An Indonesian whitepaper on how payment methods can be improved has just been published. The paper was drafted through the partnership of UnPAY, a one-stop payment platform, and Tencent Research Institute. Hotspots and key payment processes in Indonesia are the main themes of the paper.
As part of ‘Venturing Out’ series, the whitepaper seeks to provide information for the Chinese payment firms that will be establishing enterprises abroad to have a deeper understanding of the financial system in Indonesia or the fourth most populous country worldwide. In October 2018, the very first published whitepaper focused on Singapore’s payment infrastructure.
Recognized as a developing economy, Indonesia is a key ASEAN member with a recorded GDP of US$1.016 trillion in 2017. By 2020, the country’s growth rate is set to achieve 5.3%. Cash remains on top as being widely used in Indonesia. It has a low rate of 34% with regard to the use of traditional bank accounts.

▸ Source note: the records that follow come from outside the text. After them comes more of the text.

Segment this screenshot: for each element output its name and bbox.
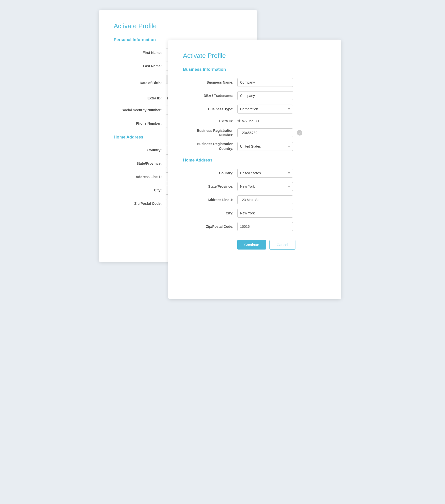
front-state-label: State/Province: [183, 184, 237, 189]
reg-number-input[interactable] [237, 128, 293, 137]
front-city-row: City: [183, 209, 326, 218]
front-city-label: City: [183, 211, 237, 215]
dba-label: DBA / Tradename: [183, 93, 237, 98]
ssn-label: Social Security Number: [114, 108, 166, 112]
business-type-row: Business Type: Corporation [183, 105, 326, 114]
front-cancel-button[interactable]: Cancel [269, 240, 295, 250]
first-name-label: First Name: [114, 50, 166, 55]
business-type-label: Business Type: [183, 107, 237, 111]
front-zip-row: Zip/Postal Code: [183, 222, 326, 231]
front-address1-label: Address Line 1: [183, 198, 237, 202]
home-address-section-title-front: Home Address [183, 158, 326, 163]
reg-number-label: Business Registration Number: [183, 128, 237, 137]
dba-row: DBA / Tradename: [183, 91, 326, 100]
front-state-row: State/Province: New York [183, 182, 326, 191]
front-city-input[interactable] [237, 209, 293, 218]
front-country-select[interactable]: United States [237, 169, 293, 178]
front-extra-id-row: Extra ID: sf1577055371 [183, 118, 326, 124]
front-zip-label: Zip/Postal Code: [183, 224, 237, 229]
dob-label: Date of Birth: [114, 81, 166, 85]
front-country-label: Country: [183, 171, 237, 175]
front-extra-id-value: sf1577055371 [237, 118, 259, 124]
front-zip-input[interactable] [237, 222, 293, 231]
front-state-select[interactable]: New York [237, 182, 293, 191]
front-button-row: Continue Cancel [183, 240, 326, 250]
back-country-label: Country: [114, 148, 166, 152]
business-section-title: Business Information [183, 67, 326, 72]
front-address1-input[interactable] [237, 195, 293, 204]
last-name-label: Last Name: [114, 64, 166, 68]
back-city-label: City: [114, 188, 166, 192]
front-continue-button[interactable]: Continue [237, 240, 266, 250]
reg-country-label: Business Registration Country: [183, 142, 237, 151]
business-name-row: Business Name: [183, 78, 326, 87]
front-country-row: Country: United States [183, 169, 326, 178]
back-state-label: State/Province: [114, 161, 166, 166]
back-card-title: Activate Profile [114, 22, 242, 30]
reg-country-select[interactable]: United States [237, 142, 293, 151]
front-extra-id-label: Extra ID: [183, 119, 237, 123]
front-address1-row: Address Line 1: [183, 195, 326, 204]
business-type-select[interactable]: Corporation [237, 105, 293, 114]
business-info-card: Activate Profile Business Information Bu… [168, 40, 341, 299]
extra-id-label: Extra ID: [114, 96, 166, 100]
front-card-title: Activate Profile [183, 52, 326, 60]
reg-number-row: Business Registration Number: ? [183, 128, 326, 137]
back-zip-label: Zip/Postal Code: [114, 201, 166, 206]
reg-country-row: Business Registration Country: United St… [183, 142, 326, 151]
back-address1-label: Address Line 1: [114, 175, 166, 179]
reg-number-help-icon[interactable]: ? [297, 130, 302, 136]
business-name-label: Business Name: [183, 80, 237, 85]
dba-input[interactable] [237, 91, 293, 100]
business-name-input[interactable] [237, 78, 293, 87]
phone-label: Phone Number: [114, 121, 166, 126]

With its untapped potential market, Indonesia has an attractive financial industry for promoting digital payments in the country.

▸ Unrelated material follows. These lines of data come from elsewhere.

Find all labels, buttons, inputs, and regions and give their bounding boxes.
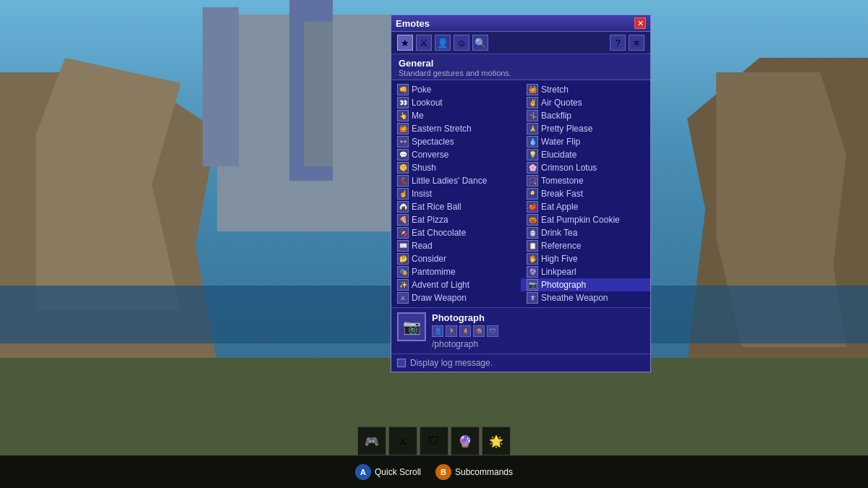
detail-emote-name: Photograph <box>432 312 644 323</box>
search-tab[interactable]: 🔍 <box>472 35 488 51</box>
emote-item-eastern-stretch[interactable]: 🙆Eastern Stretch <box>391 122 521 135</box>
settings-button[interactable]: ≡ <box>629 35 644 51</box>
emotes-list: 👊Poke🙆Stretch👀Lookout✌Air Quotes👆Me🤸Back… <box>391 80 650 308</box>
person-tab[interactable]: 👤 <box>435 35 451 51</box>
emote-icon-advent-of-light: ✨ <box>397 279 409 291</box>
emote-item-lookout[interactable]: 👀Lookout <box>391 96 521 109</box>
sword-tab[interactable]: ⚔ <box>416 35 432 51</box>
emote-item-poke[interactable]: 👊Poke <box>391 83 521 96</box>
emote-label-shush: Shush <box>412 163 436 173</box>
emote-icon-high-five: 🖐 <box>527 253 538 265</box>
emote-item-high-five[interactable]: 🖐High Five <box>521 252 650 265</box>
emote-label-me: Me <box>412 111 424 121</box>
emote-label-pretty-please: Pretty Please <box>541 124 592 134</box>
emote-label-read: Read <box>412 241 433 251</box>
emote-icon-consider: 🤔 <box>397 253 409 265</box>
quick-scroll-icon: A <box>355 464 371 480</box>
hotbar-slot-2[interactable]: ⚔ <box>388 427 417 455</box>
emote-icon-air-quotes: ✌ <box>527 97 538 108</box>
emote-item-eat-pumpkin-cookie[interactable]: 🎃Eat Pumpkin Cookie <box>521 213 650 226</box>
category-title: General <box>399 58 643 69</box>
emote-icon-break-fast: 🍳 <box>527 188 538 200</box>
category-description: Standard gestures and motions. <box>399 69 643 77</box>
quick-scroll-item: A Quick Scroll <box>355 464 421 480</box>
hotbar-slot-1[interactable]: 🎮 <box>357 427 386 455</box>
emote-item-elucidate[interactable]: 💡Elucidate <box>521 148 650 161</box>
detail-command: /photograph <box>432 339 644 349</box>
detail-panel: 📷 Photograph 👤 🏃 🧍 🏇 🛡 /photograph <box>391 308 650 354</box>
close-button[interactable]: ✕ <box>634 17 646 29</box>
emote-item-consider[interactable]: 🤔Consider <box>391 252 521 265</box>
emote-item-pantomime[interactable]: 🎭Pantomime <box>391 265 521 278</box>
emote-item-eat-pizza[interactable]: 🍕Eat Pizza <box>391 213 521 226</box>
emote-icon-eat-chocolate: 🍫 <box>397 227 409 239</box>
emote-item-draw-weapon[interactable]: ⚔Draw Weapon <box>391 291 521 304</box>
emote-item-linkpearl[interactable]: 🔮Linkpearl <box>521 265 650 278</box>
category-header: General Standard gestures and motions. <box>391 54 650 80</box>
emote-item-eat-apple[interactable]: 🍎Eat Apple <box>521 200 650 213</box>
emote-item-me[interactable]: 👆Me <box>391 109 521 122</box>
emote-item-air-quotes[interactable]: ✌Air Quotes <box>521 96 650 109</box>
hotbar-slot-4[interactable]: 🔮 <box>451 427 480 455</box>
emote-label-little-ladies-dance: Little Ladies' Dance <box>412 176 487 186</box>
emote-item-pretty-please[interactable]: 🙏Pretty Please <box>521 122 650 135</box>
emote-label-tomestone: Tomestone <box>541 176 584 186</box>
emote-item-spectacles[interactable]: 👓Spectacles <box>391 135 521 148</box>
emote-icon-sheathe-weapon: 🗡 <box>527 292 538 304</box>
emote-icon-insist: ☝ <box>397 188 409 200</box>
emote-item-water-flip[interactable]: 💧Water Flip <box>521 135 650 148</box>
emote-label-converse: Converse <box>412 150 448 160</box>
emote-label-reference: Reference <box>541 241 581 251</box>
emote-item-eat-rice-ball[interactable]: 🍙Eat Rice Ball <box>391 200 521 213</box>
help-button[interactable]: ? <box>610 35 626 51</box>
emote-icon-draw-weapon: ⚔ <box>397 292 409 304</box>
emote-item-stretch[interactable]: 🙆Stretch <box>521 83 650 96</box>
detail-small-icon-3: 🧍 <box>459 325 471 337</box>
emote-icon-pretty-please: 🙏 <box>527 123 538 134</box>
emote-item-crimson-lotus[interactable]: 🌸Crimson Lotus <box>521 161 650 174</box>
emote-icon-lookout: 👀 <box>397 97 409 108</box>
emote-icon-eastern-stretch: 🙆 <box>397 123 409 134</box>
emote-item-drink-tea[interactable]: 🍵Drink Tea <box>521 226 650 239</box>
emote-item-converse[interactable]: 💬Converse <box>391 148 521 161</box>
emote-label-pantomime: Pantomime <box>412 267 456 277</box>
toolbar-left: ★ ⚔ 👤 ☺ 🔍 <box>397 35 488 51</box>
emote-item-tomestone[interactable]: 📿Tomestone <box>521 174 650 187</box>
emote-label-insist: Insist <box>412 189 432 199</box>
emote-icon-photograph: 📷 <box>527 279 538 291</box>
emote-item-eat-chocolate[interactable]: 🍫Eat Chocolate <box>391 226 521 239</box>
hotbar-slot-3[interactable]: 🛡 <box>420 427 448 455</box>
emote-label-elucidate: Elucidate <box>541 150 576 160</box>
face-tab[interactable]: ☺ <box>454 35 469 51</box>
emote-label-backflip: Backflip <box>541 111 571 121</box>
emote-item-insist[interactable]: ☝Insist <box>391 187 521 200</box>
emote-item-sheathe-weapon[interactable]: 🗡Sheathe Weapon <box>521 291 650 304</box>
emote-icon-crimson-lotus: 🌸 <box>527 162 538 174</box>
emote-icon-eat-pizza: 🍕 <box>397 214 409 226</box>
emote-item-little-ladies-dance[interactable]: 💃Little Ladies' Dance <box>391 174 521 187</box>
log-message-checkbox[interactable] <box>397 359 406 367</box>
emote-label-eat-rice-ball: Eat Rice Ball <box>412 202 461 212</box>
emote-item-reference[interactable]: 📋Reference <box>521 239 650 252</box>
detail-emote-icon: 📷 <box>397 312 426 341</box>
emote-item-shush[interactable]: 🤫Shush <box>391 161 521 174</box>
emote-icon-shush: 🤫 <box>397 162 409 174</box>
emote-icon-little-ladies-dance: 💃 <box>397 175 409 187</box>
emote-icon-reference: 📋 <box>527 240 538 252</box>
emote-icon-tomestone: 📿 <box>527 175 538 187</box>
detail-small-icon-2: 🏃 <box>446 325 457 337</box>
emote-label-draw-weapon: Draw Weapon <box>412 293 467 303</box>
emote-item-backflip[interactable]: 🤸Backflip <box>521 109 650 122</box>
detail-small-icon-4: 🏇 <box>473 325 485 337</box>
subcommands-label: Subcommands <box>455 467 513 477</box>
emote-label-advent-of-light: Advent of Light <box>412 280 469 290</box>
emote-label-eat-apple: Eat Apple <box>541 202 578 212</box>
star-tab[interactable]: ★ <box>397 35 413 51</box>
emote-item-advent-of-light[interactable]: ✨Advent of Light <box>391 278 521 291</box>
emote-item-read[interactable]: 📖Read <box>391 239 521 252</box>
emote-item-break-fast[interactable]: 🍳Break Fast <box>521 187 650 200</box>
emote-icon-backflip: 🤸 <box>527 110 538 121</box>
emote-item-photograph[interactable]: 📷Photograph <box>521 278 650 291</box>
hotbar-slot-5[interactable]: 🌟 <box>482 427 511 455</box>
quick-scroll-label: Quick Scroll <box>375 467 421 477</box>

To have easy access to the Indonesian payment firms, a comprehensive license access system should be secured by a foreign provider. This is both regulated by the Central Bank of Indonesia and Otoritas Jasa Keuangan, the two notable financial and payment transaction service agencies.
Payment services are grouped as front-end and back-end. The front-end services involve firms that directly transact with the clients, including acquirers, payment gateway operators, and e-wallets.

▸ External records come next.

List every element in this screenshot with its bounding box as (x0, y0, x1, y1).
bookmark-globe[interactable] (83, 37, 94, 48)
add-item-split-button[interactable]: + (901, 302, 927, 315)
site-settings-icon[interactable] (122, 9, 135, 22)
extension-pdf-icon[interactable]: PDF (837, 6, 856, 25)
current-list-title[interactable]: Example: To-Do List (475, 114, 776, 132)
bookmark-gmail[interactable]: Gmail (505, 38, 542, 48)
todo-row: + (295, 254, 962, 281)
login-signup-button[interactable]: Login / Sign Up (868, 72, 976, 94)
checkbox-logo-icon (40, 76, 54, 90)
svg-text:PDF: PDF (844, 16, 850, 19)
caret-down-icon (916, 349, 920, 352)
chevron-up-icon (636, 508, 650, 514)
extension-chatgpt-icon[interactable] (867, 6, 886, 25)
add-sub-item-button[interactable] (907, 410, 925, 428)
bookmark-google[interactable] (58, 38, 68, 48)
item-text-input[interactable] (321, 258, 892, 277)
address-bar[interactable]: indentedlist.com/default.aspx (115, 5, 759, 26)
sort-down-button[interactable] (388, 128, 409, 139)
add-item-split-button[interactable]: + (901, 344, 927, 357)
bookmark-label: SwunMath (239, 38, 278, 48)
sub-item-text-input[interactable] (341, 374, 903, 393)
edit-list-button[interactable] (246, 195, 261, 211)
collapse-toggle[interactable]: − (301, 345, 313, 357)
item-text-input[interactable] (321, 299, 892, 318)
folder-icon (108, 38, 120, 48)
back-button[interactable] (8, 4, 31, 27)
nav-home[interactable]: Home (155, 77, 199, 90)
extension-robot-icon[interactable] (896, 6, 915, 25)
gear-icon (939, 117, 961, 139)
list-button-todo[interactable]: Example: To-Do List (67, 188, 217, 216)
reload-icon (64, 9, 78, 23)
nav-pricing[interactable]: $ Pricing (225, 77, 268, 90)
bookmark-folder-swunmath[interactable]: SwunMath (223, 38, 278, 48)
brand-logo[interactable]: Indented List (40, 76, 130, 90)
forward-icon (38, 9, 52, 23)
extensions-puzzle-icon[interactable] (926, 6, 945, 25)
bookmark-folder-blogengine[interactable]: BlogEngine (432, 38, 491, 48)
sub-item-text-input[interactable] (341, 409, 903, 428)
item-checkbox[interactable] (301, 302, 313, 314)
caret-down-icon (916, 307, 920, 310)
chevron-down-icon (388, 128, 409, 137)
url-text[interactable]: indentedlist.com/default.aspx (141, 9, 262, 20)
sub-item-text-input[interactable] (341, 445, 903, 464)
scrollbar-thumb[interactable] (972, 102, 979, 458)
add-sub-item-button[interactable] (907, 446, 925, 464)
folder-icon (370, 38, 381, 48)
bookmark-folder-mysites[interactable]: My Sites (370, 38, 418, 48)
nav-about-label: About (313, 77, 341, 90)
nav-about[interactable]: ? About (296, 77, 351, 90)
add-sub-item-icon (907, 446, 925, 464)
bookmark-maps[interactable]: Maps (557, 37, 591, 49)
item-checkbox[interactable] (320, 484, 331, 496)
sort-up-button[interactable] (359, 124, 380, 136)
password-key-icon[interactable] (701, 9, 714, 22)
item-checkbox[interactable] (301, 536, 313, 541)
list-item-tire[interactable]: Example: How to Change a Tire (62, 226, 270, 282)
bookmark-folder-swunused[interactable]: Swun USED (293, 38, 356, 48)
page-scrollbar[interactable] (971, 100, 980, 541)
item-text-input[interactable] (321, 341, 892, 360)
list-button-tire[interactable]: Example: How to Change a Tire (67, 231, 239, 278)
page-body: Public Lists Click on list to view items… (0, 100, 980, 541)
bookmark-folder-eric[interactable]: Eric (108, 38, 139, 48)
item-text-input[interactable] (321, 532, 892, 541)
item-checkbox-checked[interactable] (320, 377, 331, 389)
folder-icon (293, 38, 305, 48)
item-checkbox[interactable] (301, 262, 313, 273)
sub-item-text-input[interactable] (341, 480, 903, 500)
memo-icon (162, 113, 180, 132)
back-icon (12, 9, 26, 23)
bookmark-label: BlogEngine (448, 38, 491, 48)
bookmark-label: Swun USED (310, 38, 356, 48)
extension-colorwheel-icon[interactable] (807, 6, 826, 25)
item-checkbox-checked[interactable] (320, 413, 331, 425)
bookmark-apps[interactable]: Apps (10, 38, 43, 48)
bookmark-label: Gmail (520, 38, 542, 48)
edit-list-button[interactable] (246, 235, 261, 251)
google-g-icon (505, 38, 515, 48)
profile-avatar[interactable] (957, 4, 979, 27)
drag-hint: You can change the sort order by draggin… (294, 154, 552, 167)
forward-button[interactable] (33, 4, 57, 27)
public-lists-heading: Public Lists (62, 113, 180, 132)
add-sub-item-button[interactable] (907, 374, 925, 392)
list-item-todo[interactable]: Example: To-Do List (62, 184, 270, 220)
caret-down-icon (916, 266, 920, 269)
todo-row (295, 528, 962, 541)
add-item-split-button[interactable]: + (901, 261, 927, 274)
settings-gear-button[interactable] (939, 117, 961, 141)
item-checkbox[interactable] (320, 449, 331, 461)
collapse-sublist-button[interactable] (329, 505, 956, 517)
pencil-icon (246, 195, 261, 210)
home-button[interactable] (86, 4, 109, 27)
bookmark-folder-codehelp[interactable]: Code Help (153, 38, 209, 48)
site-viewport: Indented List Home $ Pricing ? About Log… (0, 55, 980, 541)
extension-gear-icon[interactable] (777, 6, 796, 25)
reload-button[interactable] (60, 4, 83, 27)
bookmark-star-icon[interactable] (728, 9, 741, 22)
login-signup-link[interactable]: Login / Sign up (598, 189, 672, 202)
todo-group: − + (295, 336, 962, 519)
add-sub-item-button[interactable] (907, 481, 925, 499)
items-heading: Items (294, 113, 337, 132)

The back-end parties have no direct interaction with the customers such as card firms, clearing houses, and final settlement departments. For all applicants, they are only allowed to transact in only one of these two categories. However, applying for several licenses in one category is acceptable.
Indonesia’s payment infrastructure has three methods such as card payments, peer-to-peer (PTP), and digital money. The card payment type is solely limited to using credit cards, ATM cards or debit cards. PTP regulations enable the transfer or payment gateway services and e-wallet service providers. However, payment service providers (PSPs) are discouraged in using virtual currencies when making PTP payments.
In the use of the digital money quota management, those who are unregistered can be allowed up to 2 million rupiahs while the registered users are provided 10 million rupiahs in wallet limits. Each month, the online trading limit is only 20 million rupiahs.
On December 21 of the previous year, about 34 Indonesian institutions had earned e-money business licenses. The market major players were T Cash, GoPay, PayPro, and OVO.
For an improved cohesiveness and reliable payment structure, the Central Bank of Indonesia has created a national payment gateway (GPN) in incorporating the fragmented payment solutions.
The GPN works as a unified and interconnected clearing network that integrates all Indonesian payment platforms such as ATMs, POS, payment gateways and e-payment approaches such as credit and debit cards.
Still, in the pipeline, the Central Bank of Indonesia will be creating a unified QR code payment system infrastructure to promote interoperability and more secure payments.